The taxpayer has made no claim that any publisher or distributor has ceased to deal with it since it acquired the former distributors. Rather, it claims that the purchase price for the various acquisitions was somehow derived from the distribution of particular titles, a large number of which (70%) have since been discontinued. No data has been submitted to indicate whether discontinued titles have been replaced by other titles or offset by a larger volume in the remaining titles, supplied by the same publishers and distributors. Since the taxpayer has not indicated that the cancellation of titles actually decreases the value of its relationships with the national distributors, the fact that titles have been discontinued cannot provide a basis for estimating the useful life of those relationships.
The taxpayer contends that no good will ever existed (and so could not be purchased) because the companies acquired were "sick" companies. He cites no authority for the proposition that good will cannot exist in an ailing company. That good will can exist in financially ailing companies, see General Television v. United States, 449 F. Supp. 609, 40 A.F.T.R. 2d 77-5926 (D. Minn. 1977), aff'd, 598 F.2d 1148 (8th Cir. 1979) (subscriber lists from an unprofitable company constituted good will).
In Commissioner v. Seaboard Finance Co., 367 F.2d 646 (9th Cir. 1966), the court listed the following as "going concern value" or good will:
1. Customer renewals;
2. New business acquired from existing customers;
3. New business acquired from former customers;
4. The ability to avoid start-up costs by stepping into the seller's shoes;
5. Customer structure.
The taxpayer here purchased nothing more than "the ability to avoid start-up costs by stepping into the seller's shoes," replacing the seller as the local distributor with whom the national distributors were likely to deal.
Finally, the taxpayer claims that the allocation of amounts to good will in the sale contracts was inadvertent and simply a routine "boiler plate" allocation. He asks the Court to disregard the terms of the contract for the reason that these terms were not bargained for.

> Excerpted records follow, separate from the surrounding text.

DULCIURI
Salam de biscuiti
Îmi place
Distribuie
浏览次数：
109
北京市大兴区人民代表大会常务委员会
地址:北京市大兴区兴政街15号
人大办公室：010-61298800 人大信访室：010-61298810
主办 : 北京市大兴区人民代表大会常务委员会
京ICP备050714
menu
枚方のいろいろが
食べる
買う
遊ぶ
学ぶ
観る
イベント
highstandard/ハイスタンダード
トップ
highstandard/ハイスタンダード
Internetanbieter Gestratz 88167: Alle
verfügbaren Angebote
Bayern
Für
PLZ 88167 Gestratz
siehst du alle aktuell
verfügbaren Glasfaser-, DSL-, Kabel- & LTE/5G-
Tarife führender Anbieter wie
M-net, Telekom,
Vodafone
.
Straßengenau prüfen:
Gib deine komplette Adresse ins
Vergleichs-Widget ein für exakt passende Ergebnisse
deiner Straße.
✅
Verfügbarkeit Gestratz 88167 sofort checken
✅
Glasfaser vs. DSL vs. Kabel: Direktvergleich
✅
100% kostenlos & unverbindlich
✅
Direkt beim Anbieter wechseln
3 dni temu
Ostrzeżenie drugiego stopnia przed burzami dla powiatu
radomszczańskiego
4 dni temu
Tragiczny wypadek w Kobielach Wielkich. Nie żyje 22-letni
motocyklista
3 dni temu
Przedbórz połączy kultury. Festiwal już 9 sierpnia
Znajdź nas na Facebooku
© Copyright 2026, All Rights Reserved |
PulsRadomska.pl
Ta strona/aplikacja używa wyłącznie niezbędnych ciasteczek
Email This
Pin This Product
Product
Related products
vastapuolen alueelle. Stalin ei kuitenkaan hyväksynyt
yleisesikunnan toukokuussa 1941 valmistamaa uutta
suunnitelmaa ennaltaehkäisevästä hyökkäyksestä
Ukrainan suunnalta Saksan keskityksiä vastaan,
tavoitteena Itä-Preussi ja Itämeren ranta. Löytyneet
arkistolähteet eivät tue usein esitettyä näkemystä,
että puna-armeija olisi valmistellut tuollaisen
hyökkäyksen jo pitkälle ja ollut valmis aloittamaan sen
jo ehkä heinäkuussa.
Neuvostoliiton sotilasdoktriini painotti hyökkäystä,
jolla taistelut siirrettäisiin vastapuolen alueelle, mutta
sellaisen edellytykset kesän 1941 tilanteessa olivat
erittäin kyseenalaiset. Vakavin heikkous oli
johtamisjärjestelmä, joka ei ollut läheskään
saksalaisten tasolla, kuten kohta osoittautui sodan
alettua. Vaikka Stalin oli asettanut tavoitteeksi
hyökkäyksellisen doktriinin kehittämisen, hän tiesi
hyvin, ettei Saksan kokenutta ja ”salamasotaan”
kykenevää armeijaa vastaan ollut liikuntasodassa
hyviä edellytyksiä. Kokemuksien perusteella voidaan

"Strong proof" of a different intent is required before the court will go beyond the terms of a written contract. Ullman v. Commissioner, 264 F.2d 305 (2d Cir. 1959). The Third Circuit has gone even further, requiring that a taxpayer present evidence that would be sufficient, in an action between the parties, to alter the terms of the contract (i.e., fraud, duress, or mistake), before it will alter the tax consequences of that contract. Commissioner v. Danielson, 378 F.2d 771 (3d Cir. 1967). Under either standard, the taxpayer has given no indication that such proof exists. On the contrary, during his oral argument taxpayer's counsel argued persuasively that the terms of the contracts were carefully negotiated, thus belying any claim that the allocations to good will were inadvertent.
In sum, I find nothing in the record to warrant a finding of a genuine issue of fact which would lead to a denial of the government's motion for summary judgment. That motion is, therefore, granted.